I believe that we can make a full, just-like-in-the-movies (tm) robot
using object recognition and straight-forward engineering. I believe the
design model for the robot is not a synthetic human with independent
thinking, but a sheep dog that acts as an agent for the shepherd. The
sheep dog has autonomy (like a thermostat) without independence. And I
have spelled this out. Check my paper "Autonomy Without Independence"

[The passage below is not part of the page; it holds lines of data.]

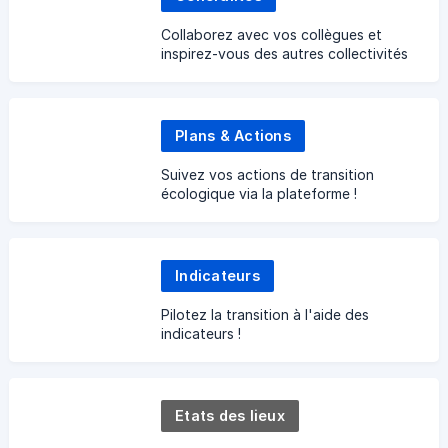
Collaborez avec vos collègues et
inspirez-vous des autres collectivités
Plans & Actions
Suivez vos actions de transition
écologique via la plateforme !
Indicateurs
Pilotez la transition à l'aide des
indicateurs !
Etats des lieux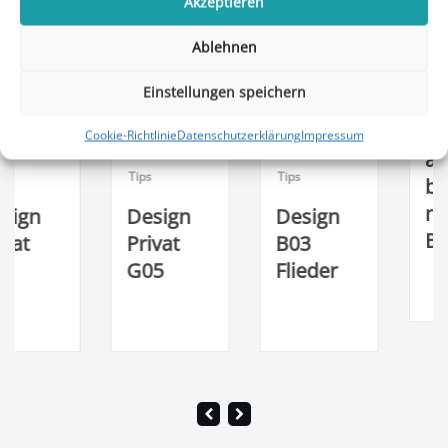
Weitere Beiträge
Akzeptieren
Ablehnen
Einstellungen speichern
Uncategorize
Cookie-Richtlinie
Datenschutzerklärung
Impressum
alle
Tips
Tips
bisherig
n
Design
Design
Beiträge
Privat
B03
G05
Flieder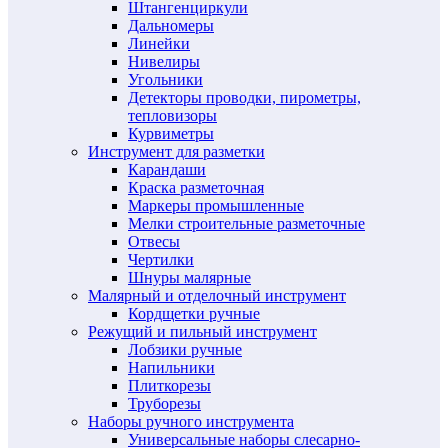
Штангенциркули
Дальномеры
Линейки
Нивелиры
Угольники
Детекторы проводки, пирометры,
тепловизоры
Курвиметры
Инструмент для разметки
Карандаши
Краска разметочная
Маркеры промышленные
Мелки строительные разметочные
Отвесы
Чертилки
Шнуры малярные
Малярный и отделочный инструмент
Кордщетки ручные
Режущий и пильный инструмент
Лобзики ручные
Напильники
Плиткорезы
Труборезы
Наборы ручного инструмента
Универсальные наборы слесарно-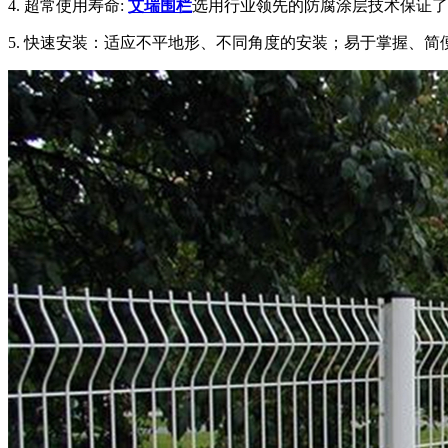
4. 超常使用寿命:
艾瑞围栏
选用行业领先的防腐涂层技术保证了
5. 快速安装：适应不平地形、不同角度的安装；易于掌握、简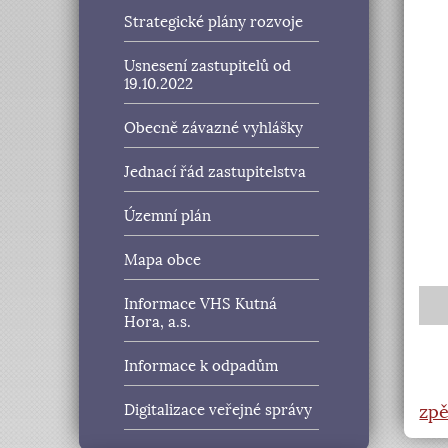
Strategické plány rozvoje
Usnesení zastupitelů od
19.10.2022
Obecně závazné vyhlášky
Jednací řád zastupitelstva
Územní plán
Mapa obce
Informace VHS Kutná
Hora, a.s.
Informace k odpadům
zpě
Digitalizace veřejné správy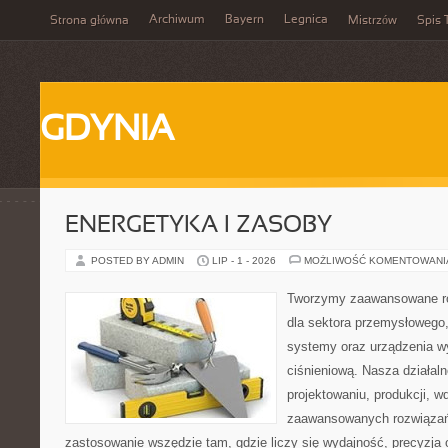
Archiwum
Bayern
Legnica
Strona główna
Mistrzów
Spis 
GDYNIA
ENERGETYKA I ZASOBY
POSTED BY ADMIN
LIP - 1 - 2026
MOŻLIWOŚĆ KOMENTOWAN
Tworzymy zaawansowane ro
dla sektora przemysłowego
systemy oraz urządzenia w
ciśnieniową. Nasza działaln
projektowaniu, produkcji, w
zaawansowanych rozwiązań,
zastosowanie wszędzie tam, gdzie liczy się wydajność, precyzja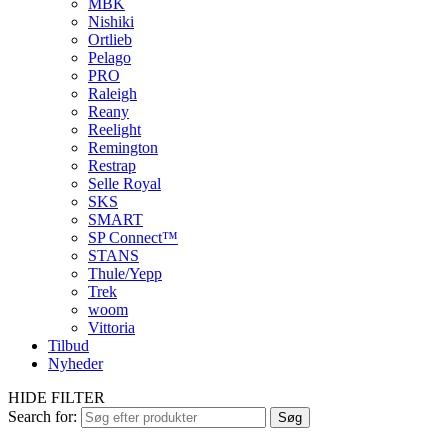
MBK
Nishiki
Ortlieb
Pelago
PRO
Raleigh
Reany
Reelight
Remington
Restrap
Selle Royal
SKS
SMART
SP Connect™
STANS
Thule/Yepp
Trek
woom
Vittoria
Tilbud
Nyheder
HIDE FILTER
Search for:
Søg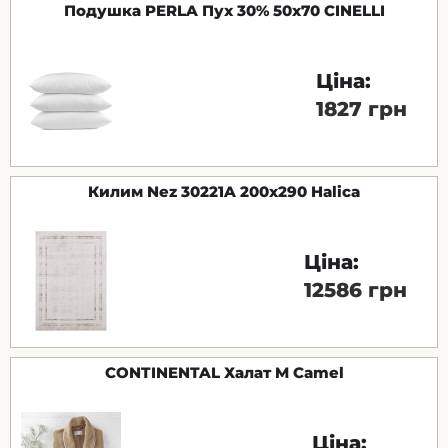
Подушка PERLA Пух 30% 50x70 CINELLI
Ціна:
1827 грн
Килим Nez 30221A 200x290 Halica
Ціна:
12586 грн
CONTINENTAL Халат M Camel
Ціна: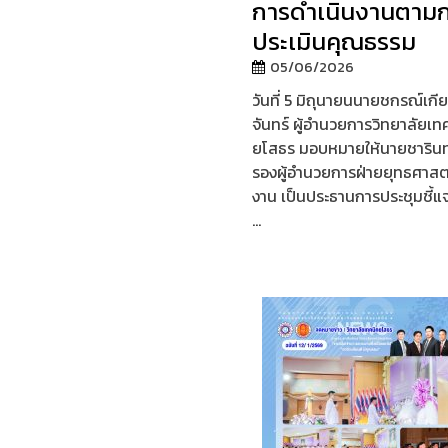
การดำเนินงานตาม
ประเมินคุณธรรม
05/06/2026
วันที่ 5 มิถุนายนนายชกรณ์เกียร
จันทร์ ผู้อำนวยการวิทยาลัยเท
ยโสธร มอบหมายให้นายชารินทร
รองผู้อำนวยการฝ่ายยุทธศาส
งาน เป็นประธานการประชุมชี้
...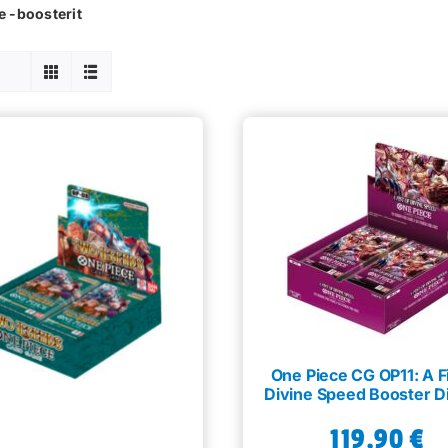
 -boosterit
One Piece CG OP11: A Fi
Divine Speed Booster D
119,90
€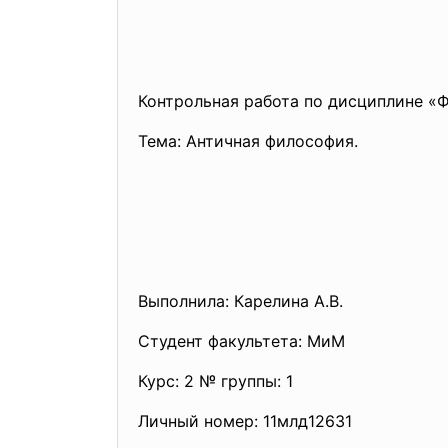
Контрольная работа по дисциплине «
Тема: Античная философия.
Выполнила: Карелина А.В.
Студент факультета: МиМ
Курс: 2 № группы: 1
Личный номер: 11млд12631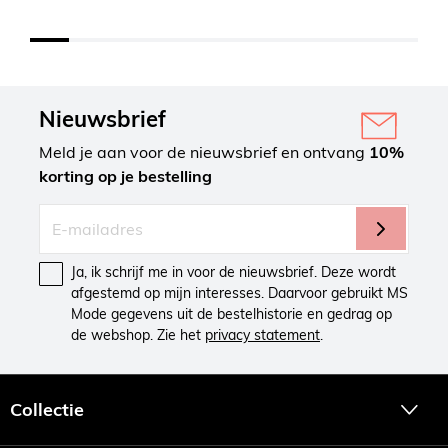
Nieuwsbrief
Meld je aan voor de nieuwsbrief en ontvang
10%
korting op je bestelling
Ja, ik schrijf me in voor de nieuwsbrief. Deze wordt
afgestemd op mijn interesses. Daarvoor gebruikt MS
Mode gegevens uit de bestelhistorie en gedrag op
de webshop. Zie het
privacy statement
.
Collectie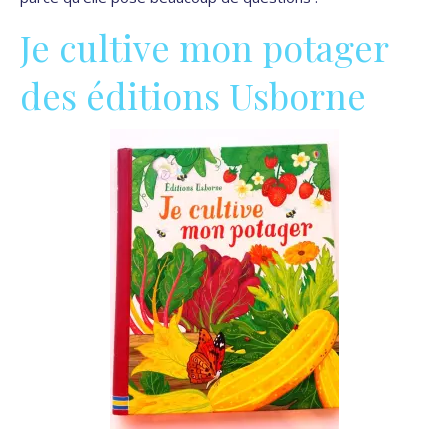
Je cultive mon potager
des éditions Usborne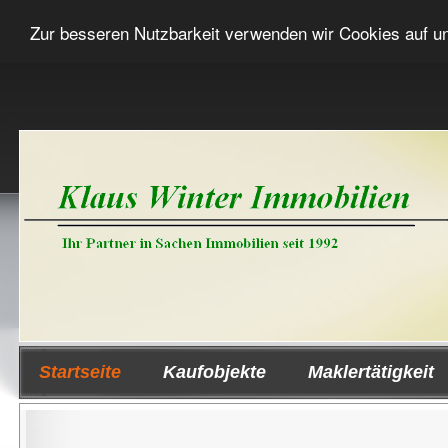
Zur besseren Nutzbarkeit verwenden wir Cookies auf u
Startseite
Kaufobjekte
Maklertätigkeit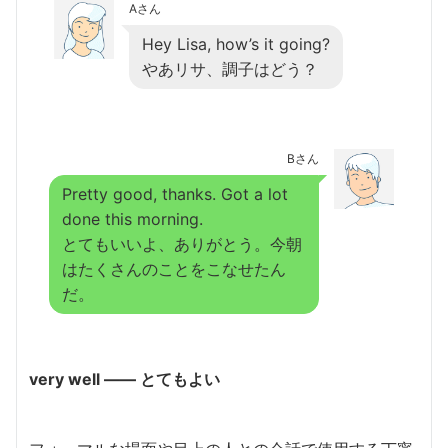
Aさん
Hey Lisa, how’s it going?
やあリサ、調子はどう？
Bさん
Pretty good, thanks. Got a lot
done this morning.
とてもいいよ、ありがとう。今朝
はたくさんのことをこなせたん
だ。
very well ―― とてもよい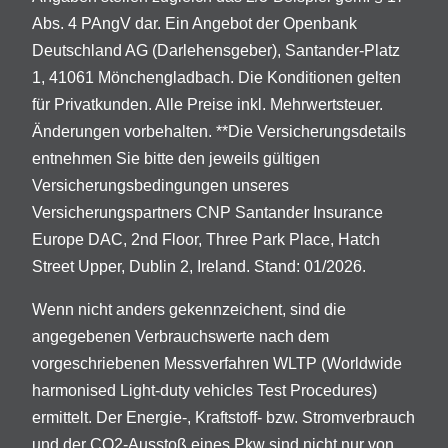
Abs. 4 PAngV dar. Ein Angebot der Openbank
Deutschland AG (Darlehensgeber), Santander-Platz
1, 41061 Mönchengladbach. Die Konditionen gelten
für Privatkunden. Alle Preise inkl. Mehrwertsteuer.
Änderungen vorbehalten. **Die Versicherungsdetails
entnehmen Sie bitte den jeweils gültigen
Versicherungsbedingungen unseres
Versicherungspartners CNP Santander Insurance
Europe DAC, 2nd Floor, Three Park Place, Hatch
Street Upper, Dublin 2, Ireland. Stand: 01/2026.
Wenn nicht anders gekennzeichent, sind die
angegebenen Verbrauchswerte nach dem
vorgeschriebenen Messverfahren WLTP (Worldwide
harmonised Light-duty vehicles Test Procedures)
ermittelt. Der Energie-, Kraftstoff- bzw. Stromverbrauch
und der CO2-Ausstoß eines Pkw sind nicht nur von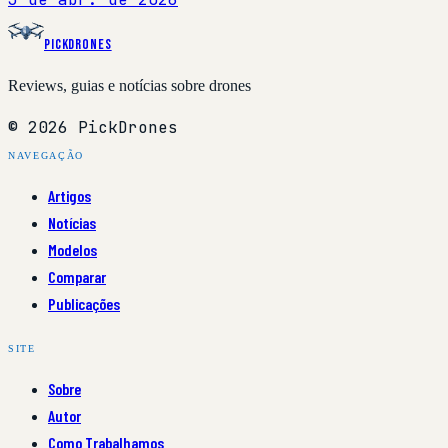
PickDrones
Reviews, guias e notícias sobre drones
© 2026 PickDrones
NAVEGAÇÃO
Artigos
Notícias
Modelos
Comparar
Publicações
SITE
Sobre
Autor
Como Trabalhamos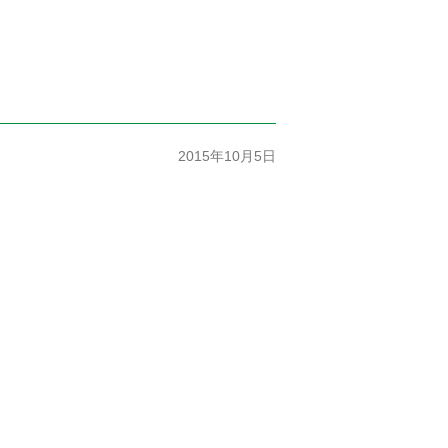
2015年10月5日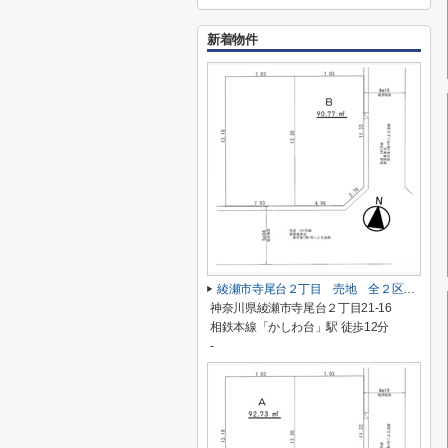
新着物件
綾瀬市寺尾台２丁目 売地 全２区画【仲介手数料無料】
神奈川県綾瀬市寺尾台２丁目21-16
相鉄本線「かしわ台」駅 徒歩12分
-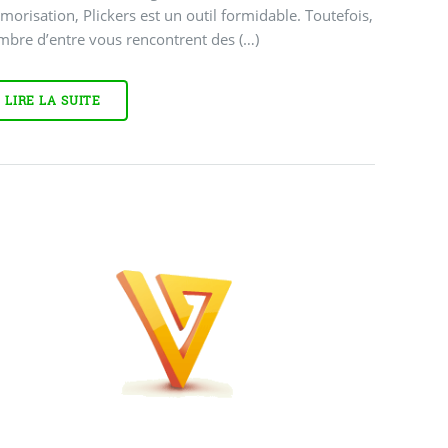
orisation, Plickers est un outil formidable. Toutefois,
mbre d’entre vous rencontrent des (…)
LIRE LA SUITE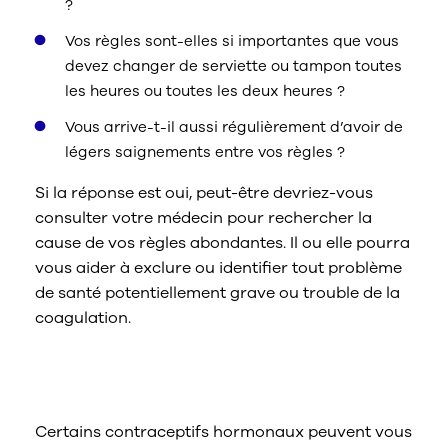
?
Vos règles sont-elles si importantes que vous
devez changer de serviette ou tampon toutes
les heures ou toutes les deux heures ?
Vous arrive-t-il aussi régulièrement d’avoir de
légers saignements entre vos règles ?
Si la réponse est oui, peut-être devriez-vous
consulter votre médecin pour rechercher la
cause de vos règles abondantes. Il ou elle pourra
vous aider à exclure ou identifier tout problème
de santé potentiellement grave ou trouble de la
coagulation.
Comment gérer mes règles
abondantes ?
Certains contraceptifs hormonaux peuvent vous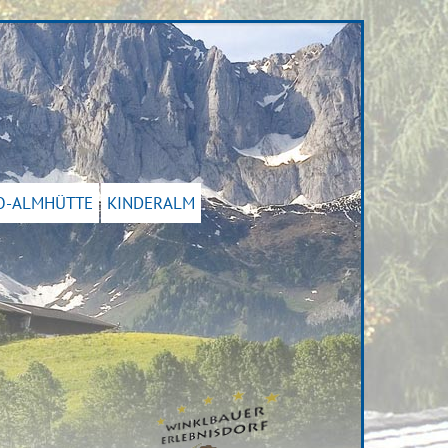
O-ALMHÜTTE
KINDERALM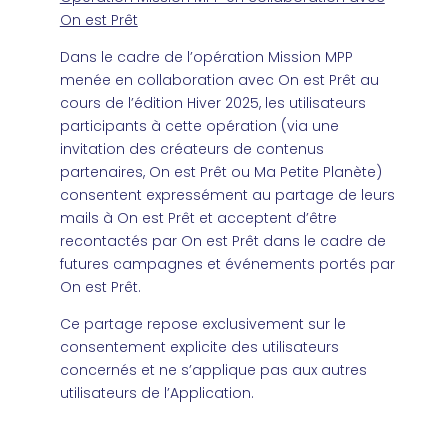
On est Prêt
Dans le cadre de l’opération Mission MPP
menée en collaboration avec On est Prêt au
cours de l’édition Hiver 2025, les utilisateurs
participants à cette opération (via une
invitation des créateurs de contenus
partenaires, On est Prêt ou Ma Petite Planète)
consentent expressément au partage de leurs
mails à On est Prêt et acceptent d’être
recontactés par On est Prêt dans le cadre de
futures campagnes et événements portés par
On est Prêt.
Ce partage repose exclusivement sur le
consentement explicite des utilisateurs
concernés et ne s’applique pas aux autres
utilisateurs de l’Application.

from the second NASA Workshop on Radical Agent Concepts (WRAC), 2005.
Dave
--- In SeattleRobotics@yahoogroups.com, "dan michaels" <oric_dan@...>
wrote:
>
> --- In SeattleRobotics@yahoogroups.com, "David Wyland" dcwyland@
> wrote:
> >
>
> > My contention is that we are looking in the wrong place. If the
keys
> > were lost elsewhere, it does not matter how bright you make the
light
> > inthe lamp post. (I have my own ideas on where to look, and have
> > published them. This is another topic.) I believe the problem is
> simple
> > for complicated reasons, not the other way around.
> >
> > Dave
> >
>
>
> We only have one real existence proof of true intelligence, and that
> is the brain. In the old days, they thought the brain was mostly a few
> passive sensory input areas, followed by rather largish so-
> called "association" [learning] areas, ie essentially most of the rest
> of the brain. This idea apparently came down from Kant's concept of
> intelligence involving [passive] sensation and central [top-
> down] "understanding".
>
> Now, we know the brain is actually a hodge-podge of smallish special-
> purpose processors, produced by evolution tinkering with, and
> modifying, pre-existing structures. One of the best "structural"
> examples of this is that the ossicles of the inner ear of mammals
> evolved from the rearmost jawbone of reptiles, which evolved from the
> rearmost gill of bony fishes. In fact, this change from jawbone to
> ossicle is apparently still seen in kangaroos between when they are
> born and when they finally emerge from their mother's pouch.
>
> Back to the brain, about 40% of the cortex is devoted to vision, and
> which comprises greater than 30 separate special-purpose processing
> areas. Different areas compute various operations on the visual image,
> such as line-orientation detection, color-separation, binocular
> disparity, directional motion, form, texture, etc. A good book on this
> is Semir Zeki's 1992 book called A Vision of the Brain. See also
> here ...
>
>
http://defiant.ssc.uwo.ca/Jody_web/fMRI4Dummies/functional_brain_areas.
> htm
>
> IOW, whatever learning there is is preceded by massive amounts of
> special-purpose processing, and which is attuned to the specific
> problems to be solved, in the different modalities. [this is actually
> a form of functional decomposition]. I think we see that the Stanford
> Darpa guys pretty much followed this approach.